Under Gast’s direction, the AIRIE artists selected for 2012 include several contemporary artists whose work is decidedly challenging. The March 2012 AIRIE residents are a married couple, Dana Sherwood and Mark Dion. Sherwood recently created a mobile museum called Lafcadio’s Revenge, a handbuilt cart bearing “forgotten” histories based on the work of New Orleans ethnographer Lafacadio Hearn. Earlier this year, Dion’s installation The South Florida Wildlife Rescue Unit: Mobile Laboratory, 2006. was shown at the Miami Art Museum, where it is part of the permanent collection. The work is essentially a panel truck, tricked out as a support vehicle for an imaginary governmental organization, charged with the task of saving wildlife.
In his new show, Mark Dion: Troubleshooting, opening at the University of South Florida Contemporary Art Museum in Tampa on Jan. 13, Dion creates drawings, prints and epic installations — all ecologically-themed works concerned with “the discrepancy between perceived knowledge and scientific inquiry” as well as the fragile Florida Everglades, according to the museum’s website.
The December 2012 AIRIE residents are Trong Nguyen & Rebecca Reeve, another married couple. Reeve, a British artist, has exhibited at La Biennale de Montreal (2011) and the Freies Museum Berlin; she has most recently been working in Cuba, using flashlights to illuminate and explore domestic interiors, then photographing the spaces.
Nguyen was featured on Bravo’s reality TV show Work of Art, and works in a variety of media, including performance art, painting and video. Raised in Orlando and a current resident of New York, Nguyen has never been to the Everglades and is looking forward to doing something that’s as “broad and generous as the Everglades itself. Or, if it’s too big of a thing to deal with on that level, I might take a narrower approach, like mixing Everglades water into my paints,” he said. “I like to do adaptive installations, and as a contrarian, I might embed artificial elements into the natural state of the Everglades. It’s such a rich environment for an artist.”
Art inspired by the Everglades extends well beyond the AIRIE program.
Visitors to Miami’s Bakehouse Art Complex can see the work of photographer Deborah Mitchell, whose work often depicts the Everglades. Currently Mitchell is serving as a curator for an exhibition, The Preserve: Uniting Nature and Culture drawn from the Big Cypress National Preserve artist-in-residency program. The exhibition features 15 artists, including Ailyn Hoey and Mark Goodenough.
Next July, the residents of the Everglades, storied Florida Crackers, will be immortalized as artists in their own right by the Art and Culture Center of Hollywood. The museum is screening the documentary Swamp Cabbage as part of its regular Hot Topics Discussion Series. The film, created by Hayley Downs and Julie Lara Kahn, is drawn partly from Kahn’s previous art installation at Locust Projects and TransEAT/ Food Culture Museum, formerly in Wynwood. The show encompassed videotaped interviews with Crackers, photographic portraits, and the artistry involved in Everglades cuisine and handicrafts.

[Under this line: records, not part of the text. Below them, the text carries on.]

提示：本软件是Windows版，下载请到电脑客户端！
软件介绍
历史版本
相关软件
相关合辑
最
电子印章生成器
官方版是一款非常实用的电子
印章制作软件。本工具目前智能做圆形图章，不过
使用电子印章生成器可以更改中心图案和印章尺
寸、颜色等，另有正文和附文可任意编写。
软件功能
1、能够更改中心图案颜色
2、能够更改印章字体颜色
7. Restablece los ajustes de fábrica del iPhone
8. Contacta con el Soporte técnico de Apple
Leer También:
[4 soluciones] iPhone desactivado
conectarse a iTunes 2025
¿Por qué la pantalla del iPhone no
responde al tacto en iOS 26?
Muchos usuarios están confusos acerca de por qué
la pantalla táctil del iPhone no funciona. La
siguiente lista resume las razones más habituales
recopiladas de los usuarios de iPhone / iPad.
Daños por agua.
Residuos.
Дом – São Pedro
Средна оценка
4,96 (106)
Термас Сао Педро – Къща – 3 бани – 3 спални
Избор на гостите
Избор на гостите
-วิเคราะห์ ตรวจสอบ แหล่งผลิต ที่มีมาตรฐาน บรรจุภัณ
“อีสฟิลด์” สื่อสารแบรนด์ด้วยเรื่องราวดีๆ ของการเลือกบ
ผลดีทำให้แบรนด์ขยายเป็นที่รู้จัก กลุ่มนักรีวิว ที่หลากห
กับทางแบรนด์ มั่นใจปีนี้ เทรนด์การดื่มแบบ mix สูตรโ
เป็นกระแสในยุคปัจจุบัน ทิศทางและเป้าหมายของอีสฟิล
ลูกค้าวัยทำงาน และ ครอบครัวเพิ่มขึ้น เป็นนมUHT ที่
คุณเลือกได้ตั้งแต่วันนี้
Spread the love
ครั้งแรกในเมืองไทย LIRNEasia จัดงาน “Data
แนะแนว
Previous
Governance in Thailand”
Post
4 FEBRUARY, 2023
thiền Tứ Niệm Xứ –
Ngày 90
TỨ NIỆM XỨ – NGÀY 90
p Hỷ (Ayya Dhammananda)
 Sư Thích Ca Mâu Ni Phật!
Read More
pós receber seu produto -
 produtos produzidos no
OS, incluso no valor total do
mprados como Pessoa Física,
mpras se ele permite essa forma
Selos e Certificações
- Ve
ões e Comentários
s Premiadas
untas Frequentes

The Swamp Cabbage screening and discussion should add to the emergence of the Everglades as a generator of art. To Jane Hart, curator of exhibitions at the Art and Culture Center of Hollywood, it’s a natural step, “The movie...addresses the residents of the Everglades in a respectful and genuine way. I think it’s sensational that more and more contemporary artists are working with this amazing environment, a natural wonder we’re all lucky enough to have in our own backyard.”